Ambito di applicazione – Innanzitutto bisogna ricordare che il ricorso al lavoro intermittente è riservato a determinate condizioni – imposte dalla Riforma Fornero – che elenchiamo di seguito: svolgimento di prestazioni di carattere discontinuo e saltuario, secondo le esigenze individuate dai contratti collettivi stipulati da associazioni dei datori e prestatori di lavoro comparativamente più rappresentative sul piano nazionale o territoriale; periodi predeterminati nell'arco della settimana, del mese o dell'anno; soggetti con più di 55 anni di età e soggetti con meno di 24 anni di età (23 anni e 364 giorni), fermo restando, in tal caso, che le prestazioni contrattuali devono essere svolte entro il venticinquesimo anno di età.
Proroga estesa – Per quanto riguarda la durata del contratto intermittente, sempre la Riforma Fornero, ha stabilito che nel caso in cui i contratti di lavoro intermittente già sottoscritti alla data di entrata in vigore della riforma Fornero (18 luglio 2012) non siano compatibili con la nuova disciplina, continuano ad avere efficacia per un periodo limitato, ossia fino al 18 luglio 2013. Termine, questo, opportunamente prorogato dalla L. n. 99/2013, fino al 1° gennaio 2014.
La comunicazione preventiva - Prima di procedere alla chiamata del lavoratore, il datore di lavoro dovrà darne preventiva comunicazione, da non confondere con la CO (comunicazione obbligatoria) la cui mancanza comporta una sanzione da 200 a 400 euro. Dunque, ai soli fini della prova è richiesta: l’indicazione della durata e delle ipotesi, oggettive o soggettive, che consentono la stipulazione del contratto; il luogo e la modalità della disponibilità, eventualmente garantita dal lavoratore, e del relativo preavviso di chiamata del lavoratore (comunque non inferiore a un giorno lavorativo); il trattamento economico e normativo spettante al lavoratore per la prestazione eseguita e la relativa indennità disponibilità, ove prevista; l’indicazione delle forme e modalità di pagamento della retribuzione e dell’indennità di disponibilità; le eventuali misure di sicurezza specifiche necessarie in relazione al tipo di attività dedotta in contratto.

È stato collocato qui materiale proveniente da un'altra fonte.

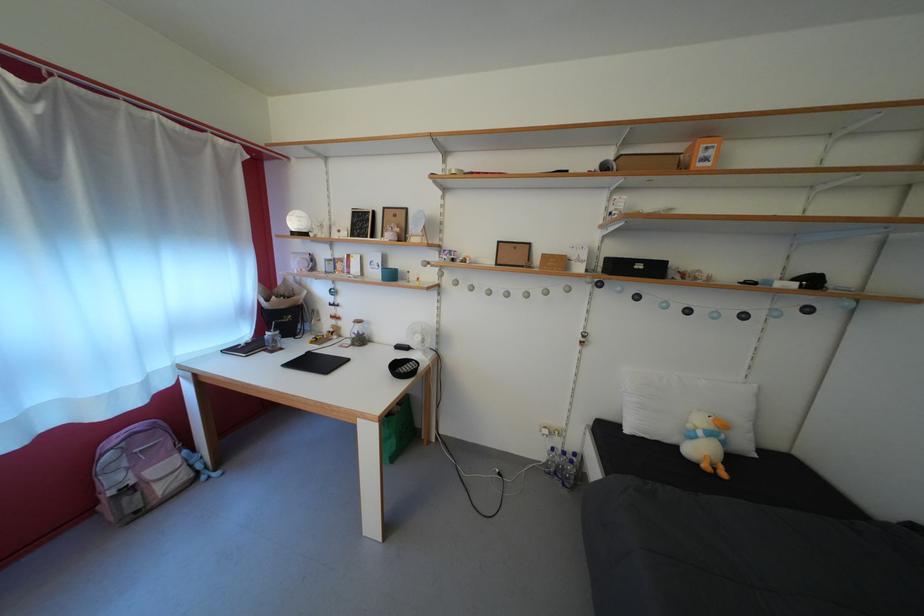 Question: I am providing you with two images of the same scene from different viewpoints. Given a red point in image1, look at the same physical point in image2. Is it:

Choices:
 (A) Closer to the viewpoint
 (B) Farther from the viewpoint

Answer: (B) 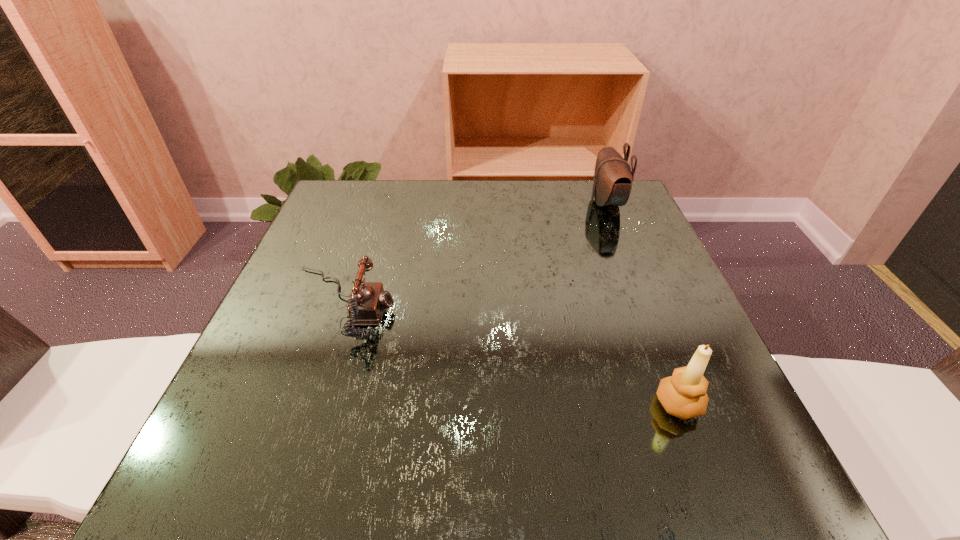 Find the location of a particular element. This screenshot has width=960, height=540. free area in between the nearest object and the farthest object is located at coordinates (642, 303).

At what (x,y) coordinates should I click in order to perform the action: click on vacant space in between the telephone and the pouch. Please return your answer as a coordinate pair (x, y). The width and height of the screenshot is (960, 540). Looking at the image, I should click on (473, 253).

The width and height of the screenshot is (960, 540). I want to click on blank region between the candle_holder and the pouch, so click(x=642, y=303).

Find the location of a particular element. unoccupied area between the shortest object and the candle_holder is located at coordinates (510, 354).

The image size is (960, 540). I want to click on vacant area that lies between the shortest object and the candle_holder, so click(510, 354).

You are a GUI agent. You are given a task and a screenshot of the screen. Output one action in this format:
    pyautogui.click(x=<x>, y=<y>)
    Task: Click on the free space between the nearest object and the second nearest object
    The image size is (960, 540).
    Given the screenshot: What is the action you would take?
    pyautogui.click(x=510, y=354)

In order to click on free space between the farthest object and the leftmost object in this screenshot , I will do `click(473, 253)`.

At what (x,y) coordinates should I click in order to perform the action: click on free space between the candle_holder and the shortest object. Please return your answer as a coordinate pair (x, y). The height and width of the screenshot is (540, 960). Looking at the image, I should click on (510, 354).

At what (x,y) coordinates should I click in order to perform the action: click on vacant point located between the telephone and the farthest object. Please return your answer as a coordinate pair (x, y). Looking at the image, I should click on (473, 253).

At what (x,y) coordinates should I click in order to perform the action: click on free point between the candle_holder and the farthest object. Please return your answer as a coordinate pair (x, y). Looking at the image, I should click on (642, 303). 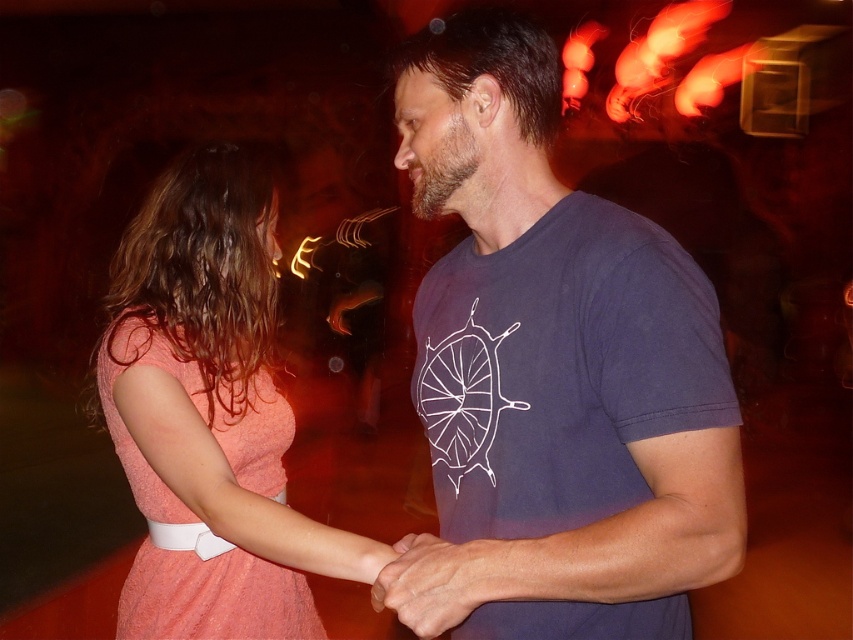 Can you confirm if dark blue t-shirt at center is shorter than matte coral dress at center?

Yes, dark blue t-shirt at center is shorter than matte coral dress at center.

You are a GUI agent. You are given a task and a screenshot of the screen. Output one action in this format:
    pyautogui.click(x=<x>, y=<y>)
    Task: Click on the dark blue t-shirt at center
    This screenshot has height=640, width=853.
    Given the screenshot: What is the action you would take?
    pyautogui.click(x=552, y=372)

The image size is (853, 640). Identify the location of dark blue t-shirt at center. (552, 372).

Find the location of a particular element. The height and width of the screenshot is (640, 853). dark blue t-shirt at center is located at coordinates (552, 372).

From the picture: Is matte coral dress at center to the right of coral fabric dress at left from the viewer's perspective?

Correct, you'll find matte coral dress at center to the right of coral fabric dress at left.

Who is positioned more to the left, matte coral dress at center or coral fabric dress at left?

Positioned to the left is coral fabric dress at left.

Which is in front, point (225, 202) or point (213, 422)?

Point (213, 422) is in front.

Where is `matte coral dress at center`? This screenshot has height=640, width=853. matte coral dress at center is located at coordinates (210, 413).

Between dark blue t-shirt at center and coral fabric dress at left, which one has less height?

coral fabric dress at left is shorter.

Which is above, dark blue t-shirt at center or coral fabric dress at left?

Positioned higher is dark blue t-shirt at center.

This screenshot has width=853, height=640. What are the coordinates of `dark blue t-shirt at center` in the screenshot? It's located at (552, 372).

Il divieto – Non è possibile, invece, ricorrere al lavoro intermittente: per la sostituzione di lavoratori che esercitano il diritto di sciopero; salvo diversa diposizione degli accordi sindacali, quando il rapporto di lavoro intermittente sia attivato presso unità produttive nelle quali si sia proceduto, nei sei mesi precedenti, a licenziamenti collettivi, sospensione di rapporti o riduzione dell’orario con diritto al trattamento di integrazione salariale, che abbiano riguardato lavoratori adibiti alle stesse mansioni oggetto del contratto di lavoro intermittente; se si tratta di imprese che non abbiano effettuato la valutazione dei rischi, o non abbiano rielaborato tale valutazione, ai sensi della normativa in materia di sicurezza sul lavoro.
Il rifiuto – Infine, vale la pena precisare che il lavoratore non è obbligato a rispondere sempre in maniera positiva alla chiamata del datore di lavoro; infatti, è ammesso anche il rifiuto. L’unica deroga al rifiuto si ha quando lo vieta espressamente una clausola contrattuale. La chiamata, in particolare, può essere effettuata nel rispetto di un termine di preavviso non inferiore a un giorno lavorativo.